Learn Voice from Mim in Mosquitoland

Probably the most frequently asked question of an editor by an aspiring writer is this: What kind of book are you looking for? Inevitably, the answer goes something like this: “I’m looking for a compelling story, told with a fresh, appealing voice.”

So what is voice? I think of it as the personality that resonates with the telling of a story. Voice is created with a variety of elements: vocabulary, syntax (the order of the words in the sentence), grammar, idiom (expressions whose meaning might not be understood outside of a particular group or region), and the rhythms of the sentences. Voice in writing develops over time as the writer increases her vocabulary, as she learns to write concisely and vividly, and as her worldview changes.

“Mosquitoland,” a new young adult novel by David Arnold (Viking Books for Young Readers), is narrated by sixteen-year-old Mary Iris Malone (“Mim”), whose marvelous voice is one of the great rewards of the book. Intelligent and well-read, Mim handles herself in a self-assured manner. She’s observant and insightful, and by turns biting, funny, nearly always fascinating — and appealing.

Mim’s father has left her mother, married a new wife Kathy, and dragged Mim from her home in Ohio to the “wastelands” of Jackson, Mississippi, which she has dubbed Mosquitoland.

Overhearing that her mother is ill, and convinced that her dad and Kathy have conspired to keep her mother away from her, she steals Kathy’s money, hops on a Greyhound, and heads north to save her mother. The book is her journey. She meets a variety of people along the way, two of whom join her: the good-looking Beck Van Buren, and the homeless kid Walt with Down’s Syndrome. Beck and Walt travel with Mim all the way to Cleveland, where her mother lives.

Mim rages against her dad, longs for her loving mother, fears madness, and attempts to “round off the sharp edges.” She grows as a character, marvels at the joy that is Walt and her own tender feelings toward him, and she falls in love with Beck.
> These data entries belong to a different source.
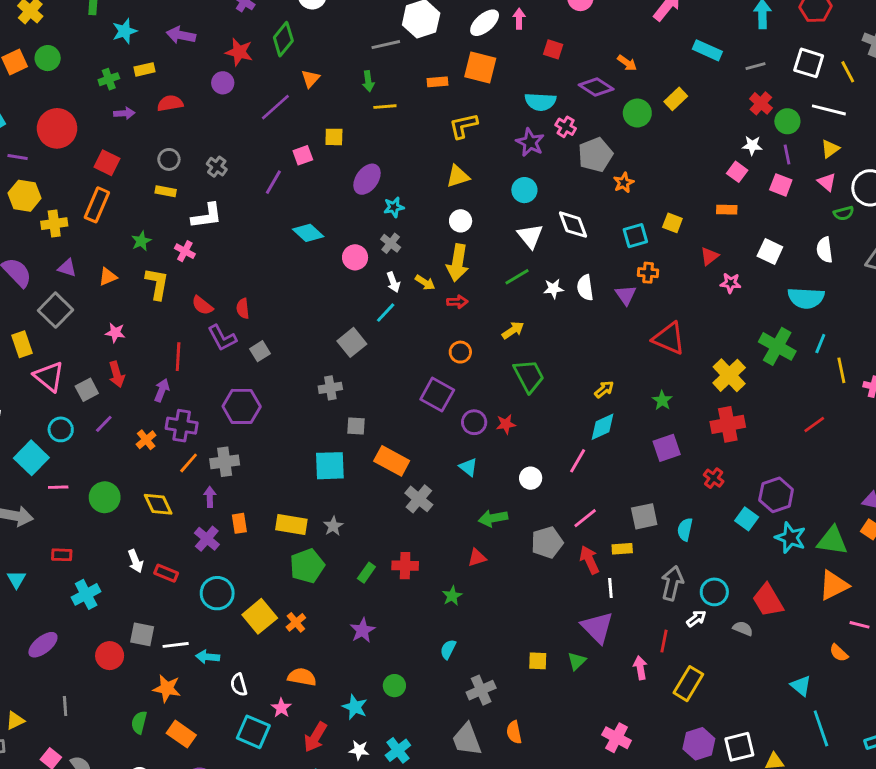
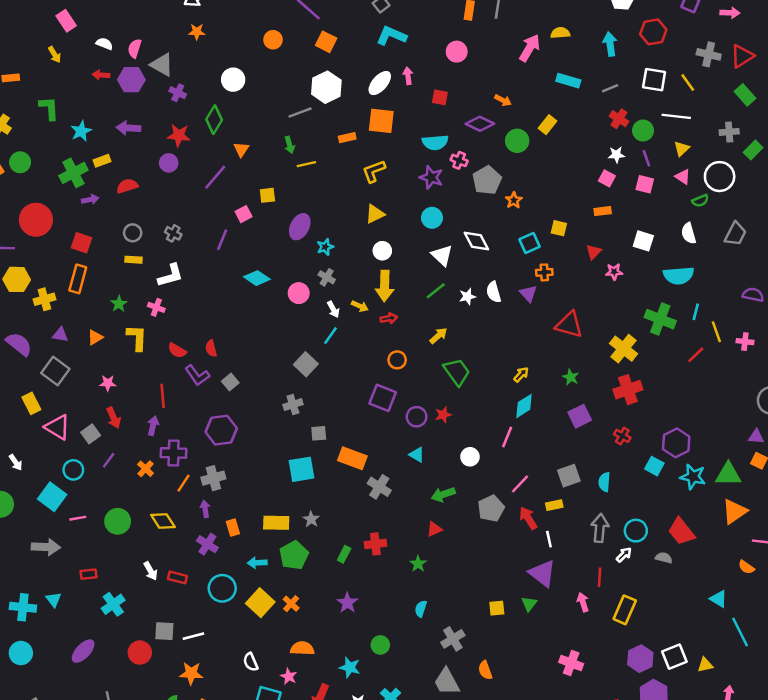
green cross: (109, 79) -> (73, 173), size x1.6
red line: (814, 425) -> (696, 355), moved
cyan arrow: (208, 657) -> (257, 563), moved

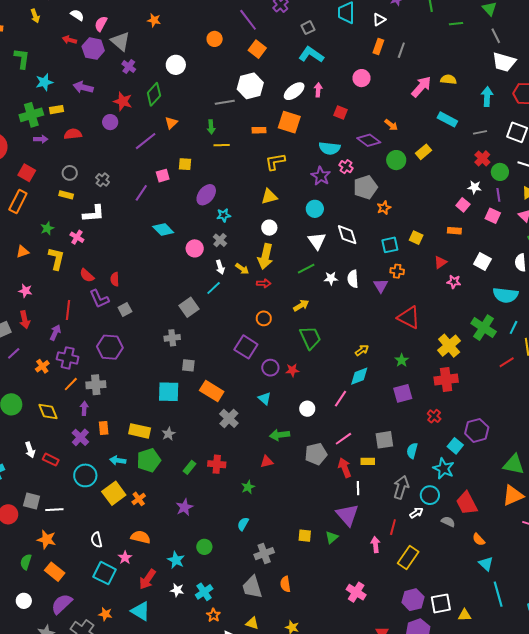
cyan star: (693, 477) -> (444, 468), moved
orange semicircle: (746, 567) -> (479, 539), moved

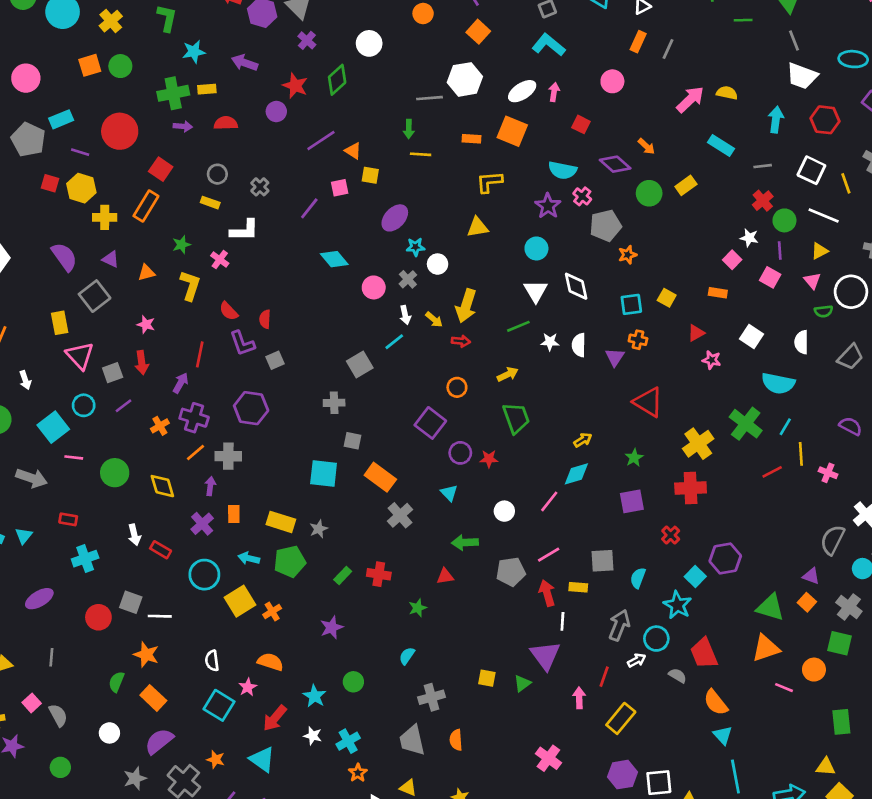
orange triangle: (171, 123) -> (353, 151), moved, turned -48
white circle: (269, 228) -> (438, 264), moved
orange semicircle: (479, 539) -> (716, 702), size x1.5

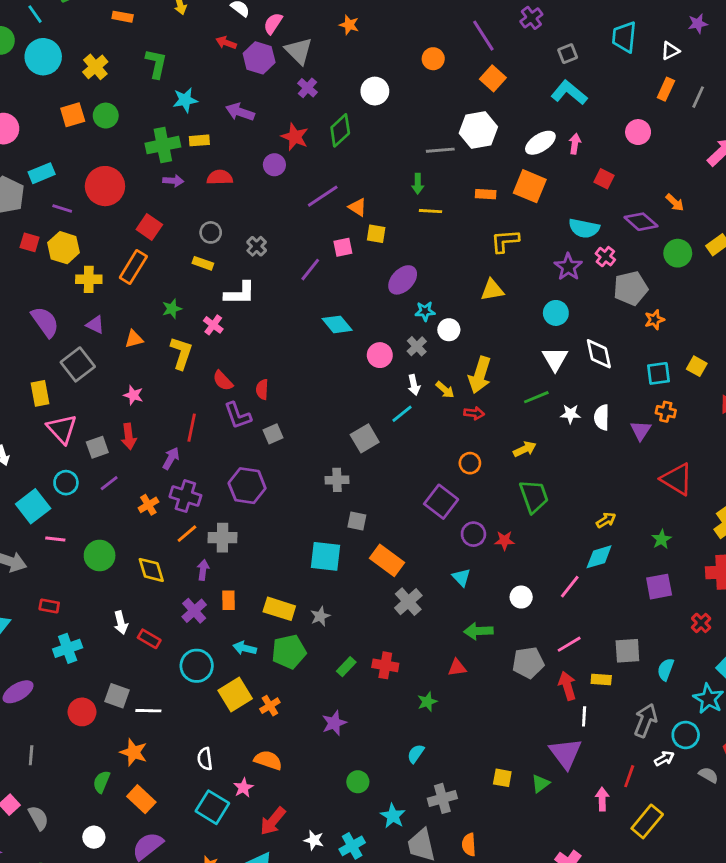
cyan star: (315, 696) -> (393, 816), moved

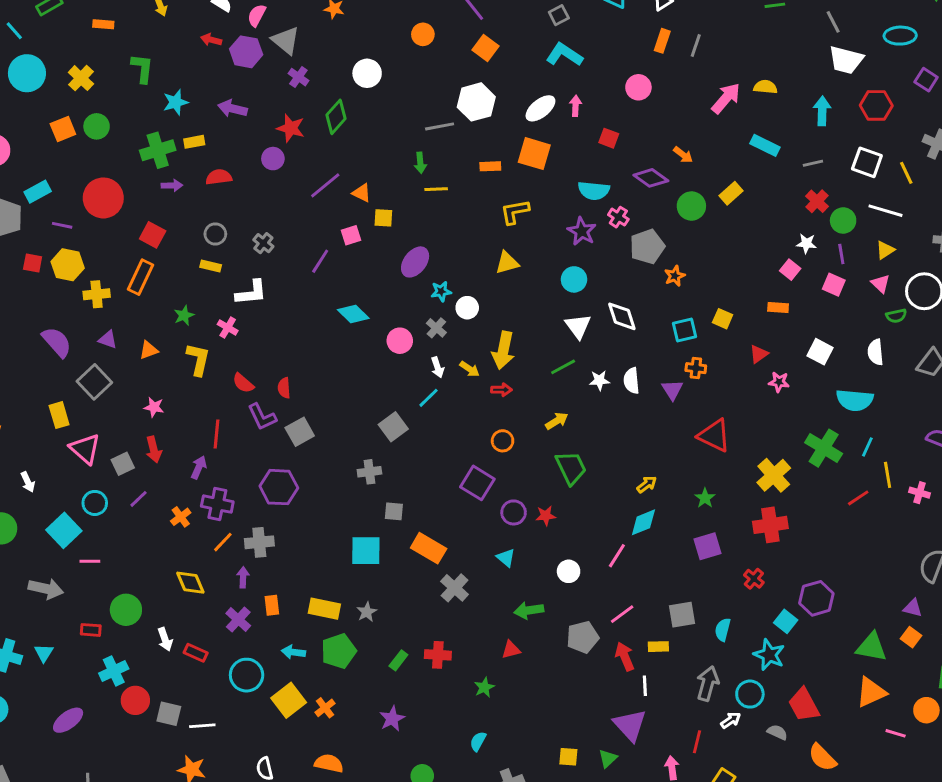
gray square: (273, 434) -> (300, 432), size x1.4
green circle: (100, 556) -> (126, 610), moved
red circle: (82, 712) -> (135, 700), moved

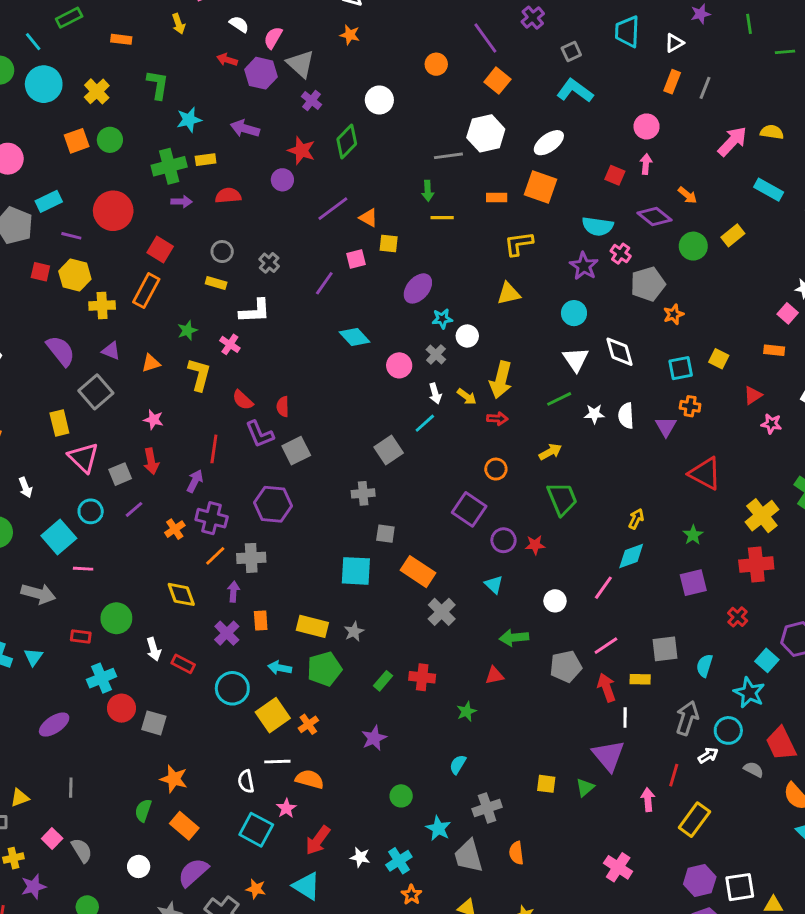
pink arrow: (576, 106) -> (646, 164), moved
yellow arrow: (647, 484) -> (636, 519), turned -30
white line: (202, 726) -> (277, 762), moved

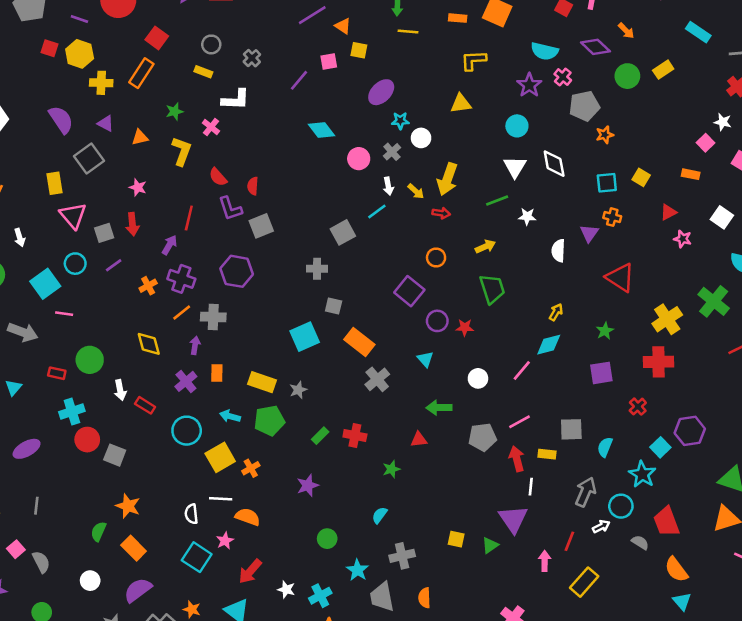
white semicircle: (626, 416) -> (558, 251), moved
cyan square: (356, 571) -> (305, 337), turned -32

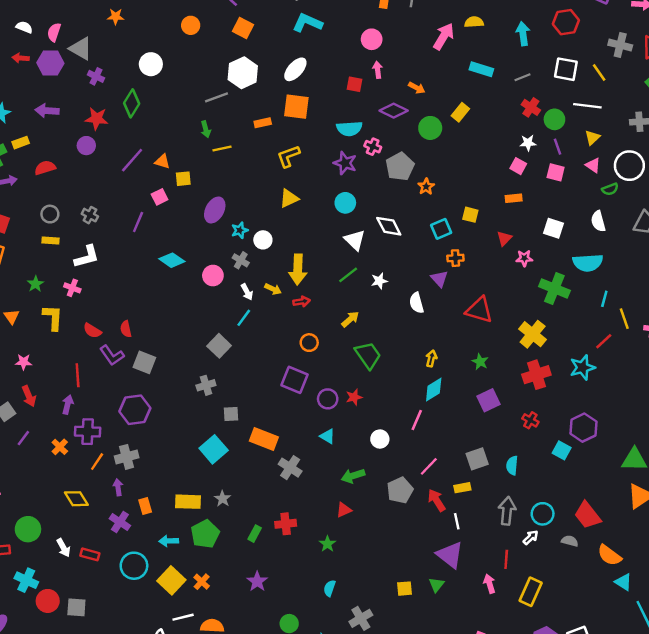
orange triangle: (140, 137) -> (12, 317), turned -35
gray square: (261, 226) -> (144, 362), turned -30
green cross: (714, 301) -> (554, 288), moved
cyan cross: (72, 411) -> (26, 580), turned -30
cyan star: (642, 474) -> (582, 367), moved, turned -30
Like the Pied Piper’s music, Mim’s voice is what keeps the reader following her. At the beginning of the story, she cautions us that she, like every great character is multidimensional.

“Remember this when I describe the antics that follow, for though I am not a villain, I am not immune to villainy.” She is able to admit to manipulation. When she “unloads” on Beck, telling him why she ran away, she tells us, “I hate admitting this … but I’d be lying if I said I wasn’t wearing my cute face the entire time.”

And she is reflective about the turns in her life: “I float in the silence, watching the final touches of this perfect moonrise, and in a moment of heavenly revelation, it occurs to me that detours are not without purpose.”

Anyone who aspires to write a character with a “fresh, appealing voice” would do well to study Mim.